I’m sure you’re all as psyched as I am about “Advertising Week in New York City” next month. Because what the ad industry really needs right now is a 5-day opportunity to pat itself on the back and celebrate all the good it does for humanity.
The schedule of events is quite a packed one, I’ll admit. Many major industry-related organizations, legendary agencies, and large brands are sponsoring all sorts of panels, luncheons, receptions, etc.
At first glance, it looks like a nice representative sample of the ad world. But a few folks won’t be there.
Local auto dealers won’t be sponsoring a retrospective like “50 Years of Tent Sales, Screaming, and Tacky Graphics.” Attorneys won’t offer a panel discussion on the effectiveness of the phrase “Have you been injured in an accident?” And political consultants won’t give advice on how to distort facts and use negative language to elect their candidates. In other words, much of the work that drags down our industry and society (and yet, has the most influence on the public’s perception of advertising) won’t be celebrated during Advertising Week.
However, there is something the entire public can enjoy. Right now there’s a contest where famous ad characters and critters are competing for the title of “America’s Favorite Ad Icon.” Yes, everyone can vote for this. Charlie the Tuna and the Michelin Man are heavily campaigning as we speak.
Remember, these icons are the most impressive, uplifting, influential symbols of our industry. Although I’m guessing that Joe Camel’s invitation got lost in the mail.
But since part of the reason for Advertising Week is to encourage young people to pursue careers in the ad biz, shouldn’t we be touting our rank-and-file employees as icons, too? They’re the real symbols and heroes, I think. I’d love to see Tony the Tiger share the spotlight with “Ashley The Scantily-Clad Creative Summer Intern” or “Rhonda the Token African-American Employee Who’s In Either Media or Accounting, I’m Not Sure.” Or maybe accuracy isn’t quite the goal of Advertising Week.
Perhaps I’m being too cynical about this. After all, Advertising Week is a celebration of the entire advertising industry and the people who make a living in it. So I believe it’s important that all present and future ad stars attend. I highly suggest you go. Surely the head honchos at your shop will gladly pony up reimbursements for all the staff, right? Especially in New York City—land of the $200-a-night hotel rooms and $15 cocktails. Or maybe accessibility and inclusiveness aren’t the goals of Advertising Week, either.
But while Advertising Week is New York-centric, and perhaps rightfully so, any true depiction of the ad industry should start with the simple truth that Madison Avenue isn’t the center of the ad world anymore.
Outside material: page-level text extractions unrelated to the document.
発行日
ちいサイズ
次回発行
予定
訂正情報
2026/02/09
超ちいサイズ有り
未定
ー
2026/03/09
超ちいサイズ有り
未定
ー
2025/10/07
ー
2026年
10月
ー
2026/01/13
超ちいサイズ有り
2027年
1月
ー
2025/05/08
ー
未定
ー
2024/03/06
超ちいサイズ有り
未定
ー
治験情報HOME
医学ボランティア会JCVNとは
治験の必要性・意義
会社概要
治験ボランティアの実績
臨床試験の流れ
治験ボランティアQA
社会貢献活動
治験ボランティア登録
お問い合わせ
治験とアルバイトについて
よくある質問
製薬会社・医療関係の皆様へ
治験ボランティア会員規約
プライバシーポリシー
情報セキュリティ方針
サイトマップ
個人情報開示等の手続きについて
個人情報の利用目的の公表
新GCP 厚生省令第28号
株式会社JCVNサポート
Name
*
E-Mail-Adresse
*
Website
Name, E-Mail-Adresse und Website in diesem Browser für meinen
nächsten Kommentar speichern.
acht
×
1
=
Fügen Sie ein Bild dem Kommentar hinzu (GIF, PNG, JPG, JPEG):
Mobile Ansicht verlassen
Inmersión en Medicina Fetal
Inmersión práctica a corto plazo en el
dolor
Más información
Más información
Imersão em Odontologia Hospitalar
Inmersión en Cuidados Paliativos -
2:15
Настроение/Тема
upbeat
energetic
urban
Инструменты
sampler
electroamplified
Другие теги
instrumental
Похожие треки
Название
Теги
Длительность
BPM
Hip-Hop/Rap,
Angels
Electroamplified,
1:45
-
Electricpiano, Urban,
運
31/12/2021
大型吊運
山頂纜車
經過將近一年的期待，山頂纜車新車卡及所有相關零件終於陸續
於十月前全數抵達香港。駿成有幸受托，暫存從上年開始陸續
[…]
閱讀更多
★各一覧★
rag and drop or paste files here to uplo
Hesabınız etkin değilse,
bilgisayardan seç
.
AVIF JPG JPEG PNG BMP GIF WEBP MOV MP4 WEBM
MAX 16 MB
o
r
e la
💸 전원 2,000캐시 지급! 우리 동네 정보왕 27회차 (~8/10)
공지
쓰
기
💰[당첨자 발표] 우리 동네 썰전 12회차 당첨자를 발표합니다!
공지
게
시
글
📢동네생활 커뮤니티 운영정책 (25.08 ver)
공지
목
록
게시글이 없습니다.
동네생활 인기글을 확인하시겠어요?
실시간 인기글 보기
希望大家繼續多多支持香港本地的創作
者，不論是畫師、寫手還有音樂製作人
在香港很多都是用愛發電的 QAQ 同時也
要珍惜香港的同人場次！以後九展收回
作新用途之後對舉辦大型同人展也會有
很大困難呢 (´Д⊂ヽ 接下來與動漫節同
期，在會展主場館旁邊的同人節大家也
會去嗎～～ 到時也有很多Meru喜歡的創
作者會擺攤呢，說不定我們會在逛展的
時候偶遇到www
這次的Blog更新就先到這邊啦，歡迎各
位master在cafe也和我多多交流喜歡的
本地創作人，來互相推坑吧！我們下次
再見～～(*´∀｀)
And yesterday’s silly animated characters aren’t the answer to today’s marketing problems.
Maybe during Advertising Week, ad agencies across the country should set up webcams and videoconferences to show what advertising’s really all about—hard working people creating ideas, collaborating on commercials, ads and brochures, greasing the wheels of capitalism every day in the face of nervous clients, reduced timelines and budgets, and bizarre office politics. Yet somehow still having a lot of fun doing it.
It'd be more valuable to show the business world how great agencies solve real marketing problems than to have Aunt Jemima give Mr. Whipple a hand job in Times Square.
Although during Advertising Week, those two icons might provide a good demonstration of today’s typical agency-client relationships.